1. In chronic epidemic encephalitis there is frequently some change in the pituitary. 2. The hypothalamic region of the brain in chronic epidemic encephalitis is more severely affected than any other area except the substantia nigra of the mid-brain. The changes in the two regions are usually, but not invariably, parallel. 3. In all the cases of epidemic encephalitis the changes in the hypothalamic region were greater than in the same area in brains from cases of Huntington's chorea and general paralysis of the insane, where elsewhere there were severe degenerative changes. 4. Severe lesions in the hypothalamic region do not give rise to diabetes insipidus nor to obesity, but less intense lesions may cause these conditions. The part played by the pituitary in the production of obesity remains uncertain. 5. Cachexia is probably independent of any changes in the pituitary.

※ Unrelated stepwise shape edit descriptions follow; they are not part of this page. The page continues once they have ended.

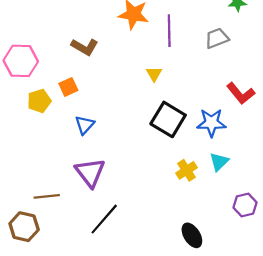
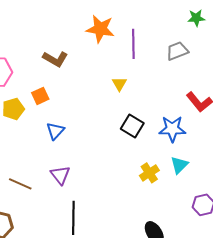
black square: (168, 119) -> (132, 126), size x0.7
purple triangle: (90, 173) -> (60, 175), size x0.7
brown line: (47, 196) -> (20, 184), moved, turned 30
black line: (104, 219) -> (73, 218), turned -40

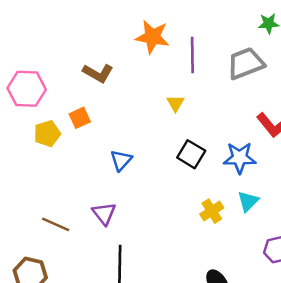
gray trapezoid: (177, 51) -> (246, 63), size x1.4
blue triangle: (55, 131) -> (121, 160), moved

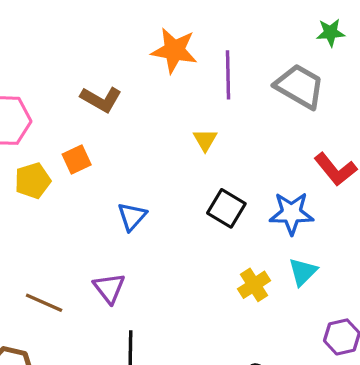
gray trapezoid: (246, 63) -> (300, 86), turned 51

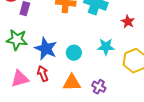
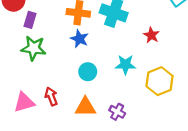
green star: (17, 40) -> (34, 48), moved
blue star: (46, 49) -> (79, 39), moved, size x0.7

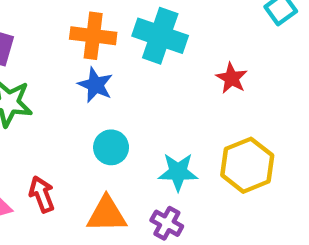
cyan star: (125, 65) -> (178, 172), moved

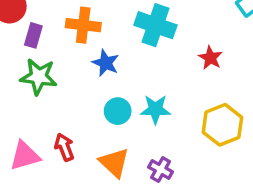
orange cross: (93, 36) -> (83, 25), moved
cyan star: (178, 172) -> (155, 109), moved
orange triangle: (107, 214) -> (114, 163), turned 44

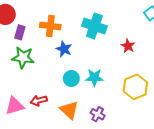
red arrow: (64, 147) -> (39, 101), turned -84

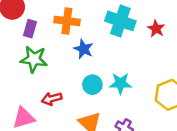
red star: (128, 46) -> (156, 29), moved
red arrow: (39, 101) -> (52, 99), moved

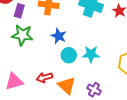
blue star: (83, 49) -> (59, 36), moved
red arrow: (52, 99) -> (44, 77), moved

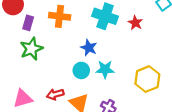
green star: (22, 35) -> (31, 49), turned -30
blue star: (59, 36) -> (89, 48), moved

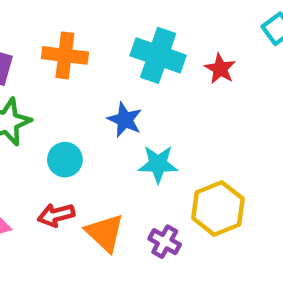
cyan circle: (81, 70) -> (65, 160), moved
yellow hexagon: (147, 79) -> (218, 208), moved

There is no absolute proof, although there is a possibility, that pathological alterations in the hypothalamic region are the cause of cachexia. On the other hand, it seems certain there is no causal relationship between destruction of the substantia nigra and cachexia. 6. There is not any definite relationship between disturbances of sleep in epidemic encephalitis and alterations in the anterior lobe of the hypophysis. As the hypothalamus was affected in all the brains, and is not commonly the chief site of attack in other degenerative diseases, disturbance of its function—perhaps due to increase of calcium salts—probably plays some share in the causation of disorders of sleep. An increase of calcium salts does not usually occur in conditions such as Huntington's chorea and general paralysis of the insane. 7. Haemorrhages were more common in the hypothalamic region and mid-brain than elsewhere, and may have been the cause of sudden death in one young patient.